Problem description:
Return exactly the final stretch of the records below, opening with the line that contains "Volg het openbare" and closing with the last line.

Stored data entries
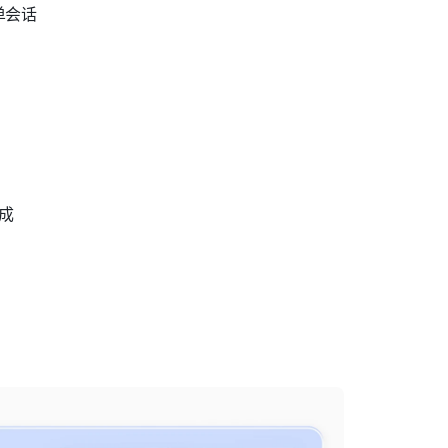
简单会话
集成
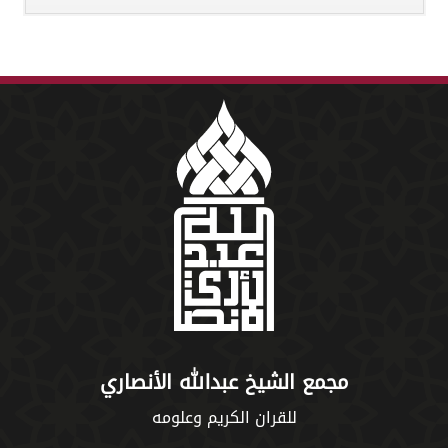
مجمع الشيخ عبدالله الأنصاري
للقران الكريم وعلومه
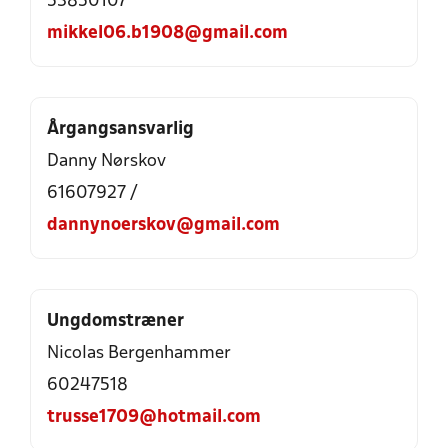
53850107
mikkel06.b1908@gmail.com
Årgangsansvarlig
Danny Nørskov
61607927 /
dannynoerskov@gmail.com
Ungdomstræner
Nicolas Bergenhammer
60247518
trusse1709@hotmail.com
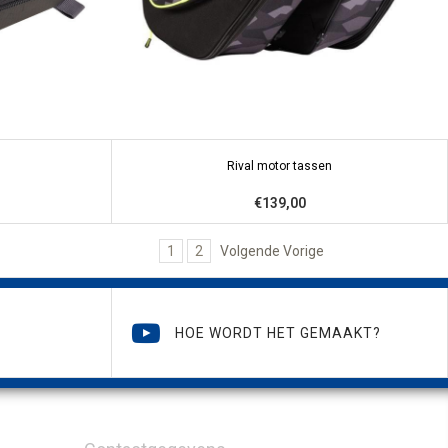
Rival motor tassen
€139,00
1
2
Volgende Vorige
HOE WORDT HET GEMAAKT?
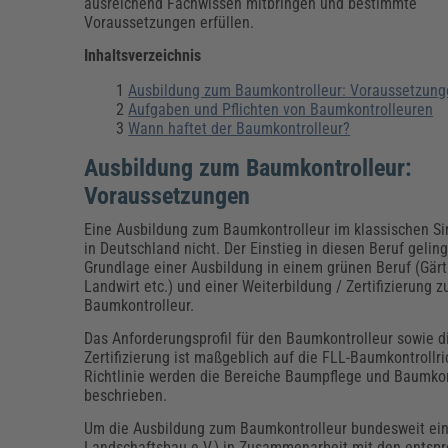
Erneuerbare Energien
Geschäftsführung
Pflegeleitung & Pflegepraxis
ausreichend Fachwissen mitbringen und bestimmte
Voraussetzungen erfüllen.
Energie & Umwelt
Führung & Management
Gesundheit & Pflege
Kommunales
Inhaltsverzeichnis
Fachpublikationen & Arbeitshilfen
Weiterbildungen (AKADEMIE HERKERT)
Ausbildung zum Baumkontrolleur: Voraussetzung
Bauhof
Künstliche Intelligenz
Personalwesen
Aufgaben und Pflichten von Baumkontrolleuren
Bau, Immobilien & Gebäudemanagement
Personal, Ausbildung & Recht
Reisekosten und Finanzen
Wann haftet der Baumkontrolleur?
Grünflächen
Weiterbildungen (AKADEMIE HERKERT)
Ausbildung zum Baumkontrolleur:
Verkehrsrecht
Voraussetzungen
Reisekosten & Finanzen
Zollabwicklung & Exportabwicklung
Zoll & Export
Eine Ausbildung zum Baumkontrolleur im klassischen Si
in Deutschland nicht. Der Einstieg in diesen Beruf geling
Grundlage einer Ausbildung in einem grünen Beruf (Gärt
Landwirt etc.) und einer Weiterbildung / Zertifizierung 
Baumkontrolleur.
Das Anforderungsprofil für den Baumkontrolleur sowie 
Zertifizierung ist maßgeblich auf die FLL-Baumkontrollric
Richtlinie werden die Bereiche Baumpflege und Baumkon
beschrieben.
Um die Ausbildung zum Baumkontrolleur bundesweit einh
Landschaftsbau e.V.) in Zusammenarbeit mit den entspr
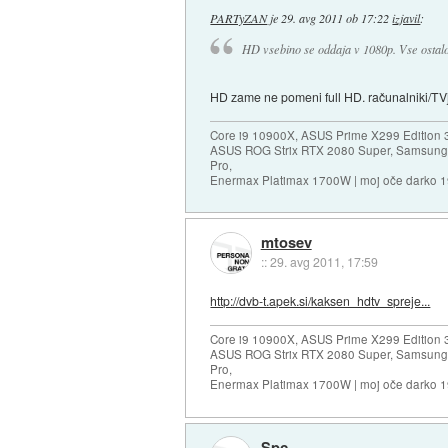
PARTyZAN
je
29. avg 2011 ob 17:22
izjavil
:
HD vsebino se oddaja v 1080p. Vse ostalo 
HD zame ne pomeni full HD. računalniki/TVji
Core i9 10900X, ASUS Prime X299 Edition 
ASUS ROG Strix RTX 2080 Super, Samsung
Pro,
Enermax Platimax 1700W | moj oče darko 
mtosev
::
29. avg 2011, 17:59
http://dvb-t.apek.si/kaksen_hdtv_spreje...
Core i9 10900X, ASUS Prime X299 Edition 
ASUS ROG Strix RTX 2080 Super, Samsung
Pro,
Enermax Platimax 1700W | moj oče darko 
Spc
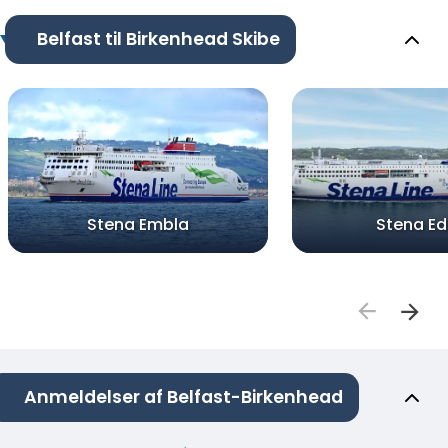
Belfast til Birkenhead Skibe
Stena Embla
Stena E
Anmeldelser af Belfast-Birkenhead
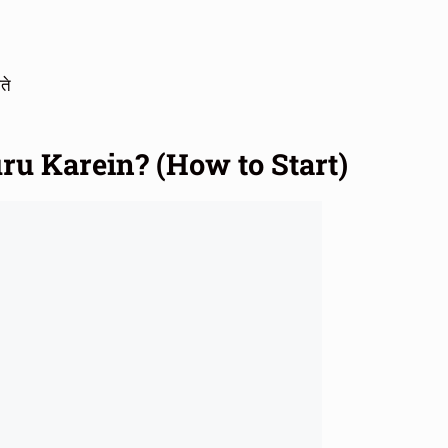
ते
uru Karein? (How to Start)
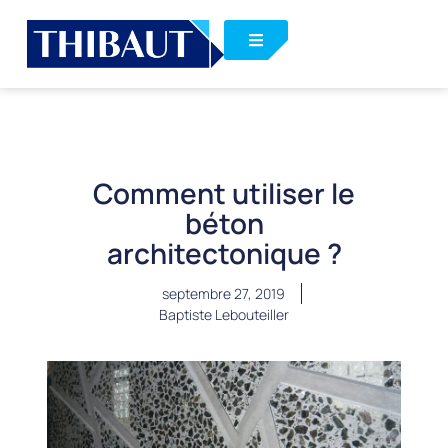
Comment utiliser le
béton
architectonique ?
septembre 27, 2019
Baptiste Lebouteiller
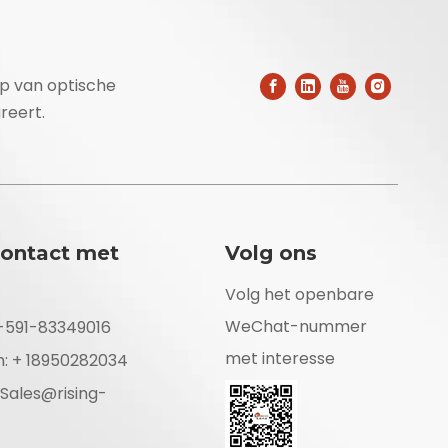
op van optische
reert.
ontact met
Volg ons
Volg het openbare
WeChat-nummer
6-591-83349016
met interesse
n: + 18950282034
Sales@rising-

Task result:
Volg het openbare
WeChat-nummer
6-591-83349016
met interesse
n: + 18950282034
Sales@rising-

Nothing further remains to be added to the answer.